● What is required:
Go to the line that includes "高和金融行业的不断发展，债务问题也逐" and retype it, then every line after it to the end of the data, adding nothing.

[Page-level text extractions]
◆ ◆ ◆ ◆ ◆

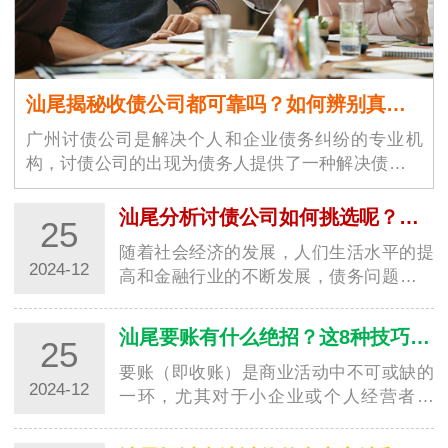
汕尾揭秘收债公司都可靠吗？如何辨别真假！
广州讨债公司是解决个人和企业债务纠纷的专业机
构，讨债公司的出现为债务人提供了一种解决债务问
题的途径。广州讨债公司市场…
汕尾分析讨债公司如何挑选呢？需要注意什么细节？
25
随着社会经济的发展，人们生活水平的提
2024-12
高和金融行业的不断发展，债务问题也逐
渐突显。在2024年选择一家深圳要账公司
时，消费…
汕尾要账有什么绝招？这8种技巧值得学习！
25
要账（即收账）是商业活动中不可或缺的
2024-12
一环，尤其对于小企业或个人经营者来
说，及时催收未付款项是保证经济持续健
康发展的重…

◆ ◆ ◆ ◆ ◆

● Result for this exercise:
高和金融行业的不断发展，债务问题也逐
渐突显。在2024年选择一家深圳要账公司
时，消费…
汕尾要账有什么绝招？这8种技巧值得学习！
25
要账（即收账）是商业活动中不可或缺的
2024-12
一环，尤其对于小企业或个人经营者来
说，及时催收未付款项是保证经济持续健
康发展的重…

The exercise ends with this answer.